State Key Laboratory of Oncogenes and Related Genes, Shanghai Cancer Institute, Ren Ji Hospital, School of Medicine, Shanghai Jiao Tong University, Shanghai, China.
Department of Gastrointestinal Surgery, Renji Hospital, School of Medicine, Shanghai Jiao Tong University, Shanghai, China.
EBioMedicine. 2019 Feb;40:43-55. doi: 10.1016/j.ebiom.2019.01.009. Epub 2019 Jan 11.
Hepatic fibrosis is caused by chronic liver injury and may progress toward liver cirrhosis, and even hepatocellular carcinoma. However, current treatment is not satisfactory. Therefore, there is a mandate to find novel therapeutic targets to improve therapy, and biomarkers to monitor therapeutic response.
Liver fibrosis was induced by carbon tetrachloride (CCl) or thioacetamide (TAA) in wild type (WT) or CTHRC1 mice, followed by immunofluorescence and immunohistochemical analyses. CTHRC1 monoclonal antibody (mAb) was used to abrogate the effect of CTHRC1 in vitro and in vivo.
Here, we reported that collagen triple helix repeat containing 1 (CTHRC1), a secreted protein derived from hepatic stellate cells (HSCs), was significantly up-regulated in fibrotic liver tissues. CTHRC1 promoted HSCs transformation from a quiescent to an activated state, and enhanced migratory or contractile capacities of HSCs by activating TGF-β signaling. Meanwhile, CTHRC1 competitively bound to Wnt noncononical receptor and promoted the contractility but not activation of HSCs. CCl or TAA-induced liver fibrosis was attenuated in CTHRC mice compared with littermate control, while a monoclonal antibody of CTHRC1 suppressed liver fibrosis in WT mice treated with CCl or TAA.

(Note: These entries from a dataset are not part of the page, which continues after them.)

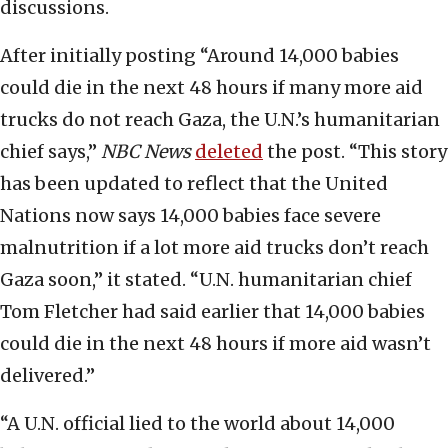
discussions.
After initially posting “Around 14,000 babies
could die in the next 48 hours if many more aid
trucks do not reach Gaza, the U.N.’s humanitarian
chief says,”
NBC News
deleted
the post. “This story
has been updated to reflect that the United
Nations now says 14,000 babies face severe
malnutrition if a lot more aid trucks don’t reach
Gaza soon,” it stated. “U.N. humanitarian chief
Tom Fletcher had said earlier that 14,000 babies
could die in the next 48 hours if more aid wasn’t
delivered.”
“A U.N. official lied to the world about 14,000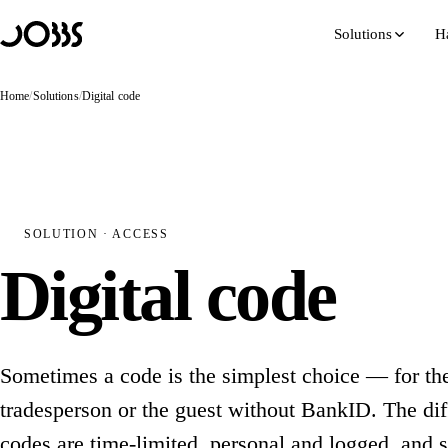
Hoppa till innehåll
Solutions
H
Home
/
Solutions
/
Digital code
SOLUTION · ACCESS
Digital code
Sometimes a code is the simplest choice — for the
tradesperson or the guest without BankID. The diff
codes are time-limited, personal and logged, and 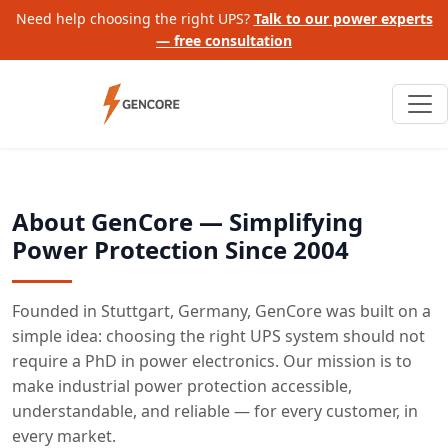
Need help choosing the right UPS?
Talk to our power experts
— free consultation
About GenCore — Simplifying
Power Protection Since 2004
Founded in Stuttgart, Germany, GenCore was built on a
simple idea: choosing the right UPS system should not
require a PhD in power electronics. Our mission is to
make industrial power protection accessible,
understandable, and reliable — for every customer, in
every market.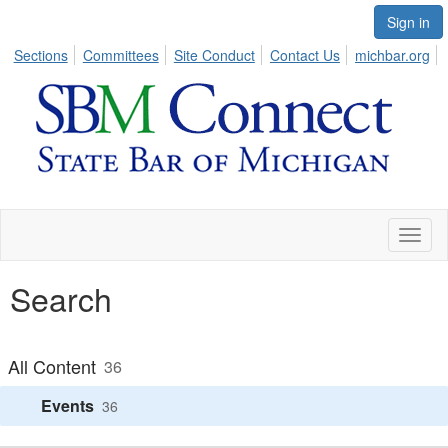
Sign in
Sections
Committees
Site Conduct
Contact Us
michbar.org
Toggl
naviga
Search
All Content
36
Events
36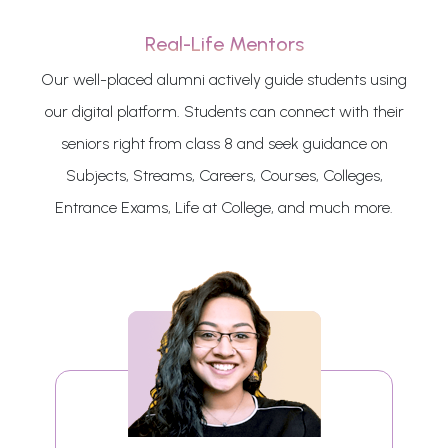
Real-Life Mentors
Our well-placed alumni actively guide students using
our digital platform. Students can connect with their
seniors right from class 8 and seek guidance on
Subjects, Streams, Careers, Courses, Colleges,
Entrance Exams, Life at College, and much more.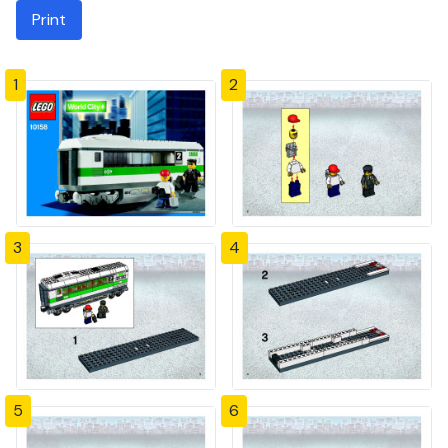
Print
1
2
3
4
5
6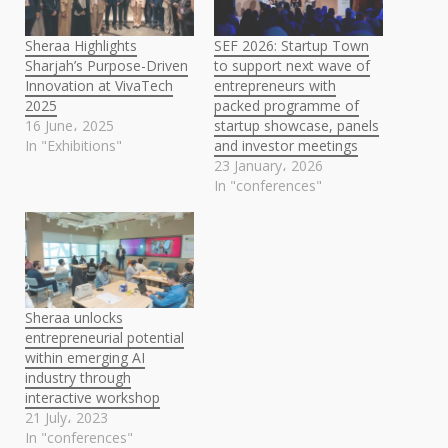
Sheraa Highlights
SEF 2026: Startup Town
Sharjah’s Purpose-Driven
to support next wave of
Innovation at VivaTech
entrepreneurs with
2025
packed programme of
16 June، 2025
startup showcase, panels
In "Exhibitions"
and investor meetings
23 January، 2026
In "conferences"
Sheraa unlocks
entrepreneurial potential
within emerging AI
industry through
interactive workshop
21 July، 2023
In "conferences"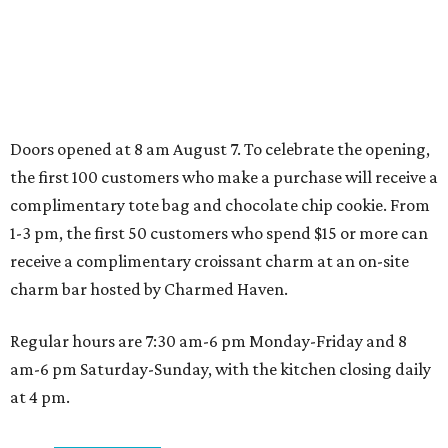
Shenandoah
Small-town charm permeates lakeside Rockwall,
just 30 minutes east of Dallas
Stop and smell the roses in Tyler, which is
blooming with fun experiences
SPORTS BAR GOALS
Shark Club sports bar from Dallas
Stars owner suits up in Northlake
By Stephanie Allmon Merry
Aug 6, 2026 | 12:09 pm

We demonstrated that CTHRC1 is a new regulator of liver fibrosis by modulating TGF-β signaling. Targeting CTHRC1 could be a promising therapeutic approach, which can suppress TGF-β signaling and avoid the side effects caused by directly targeting TGF-β. CTHRC1 could also be a potential biomarker for monitoring response to anti-fibrotic therapy. FUND: This study was supported by the National Natural Science Foundation of China (ID 81672358, 81871923, 81872242, 81802890), the Shanghai Municipal Education Commission-Gaofeng Clinical Medicine Grant Support (ID 20181708), the Natural Science Foundation of Shanghai (ID 17ZR1428300, 18ZR1436900), and Shanghai Municipal Health Bureau (ID 2018BR32). The funders did not play a role in manuscript design, data collection, data analysis, interpretation nor writing of the manuscript.
肝纤维化是由慢性肝损伤引起的,并可能进展为肝硬化,甚至肝癌。然而,目前的治疗效果并不理想。因此,需要寻找新的治疗靶点以改善治疗效果,并寻找生物标志物来监测治疗反应。
用四氯化碳(CCl)或硫代乙酰胺(TAA)在野生型(WT)或 CTHRC1 小鼠中诱导肝纤维化,然后进行免疫荧光和免疫组织化学分析。用 CTHRC1 单克隆抗体(mAb)在体外和体内阻断 CTHRC1 的作用。
在这里,我们报道了胶原三螺旋重复含 1(CTHRC1),一种来源于肝星状细胞(HSCs)的分泌蛋白,在纤维化肝组织中显著上调。CTHRC1 促进 HSCs 从静止状态向激活状态转化,并通过激活 TGF-β 信号增强 HSCs 的迁移或收缩能力。同时,CTHRC1 竞争性结合 Wnt 非经典受体,促进 HSCs 的收缩但不激活。与同窝对照相比,CTHRC1 小鼠的 CCl 或 TAA 诱导的肝纤维化减轻,而 CCl 或 TAA 处理的 WT 小鼠的 CTHRC1 单克隆抗体抑制肝纤维化。
我们证明 CTHRC1 通过调节 TGF-β 信号通路是肝纤维化的一个新调节因子。靶向 CTHRC1 可能是一种有前途的治疗方法,它可以抑制 TGF-β 信号通路,并避免直接靶向 TGF-β 引起的副作用。CTHRC1 也可能是监测抗纤维化治疗反应的潜在生物标志物。
本研究得到国家自然科学基金(ID 81672358、81871923、81872242、81802890)、上海市教委-高峰医学临床资助计划(ID 20181708)、上海市自然科学基金(ID 17ZR1428300、18ZR1436900)和上海市卫生健康委员会(ID 2018BR32)的支持。资助者在 manuscript design、data collection、data analysis、interpretation 或 writing of the manuscript 方面没有发挥作用。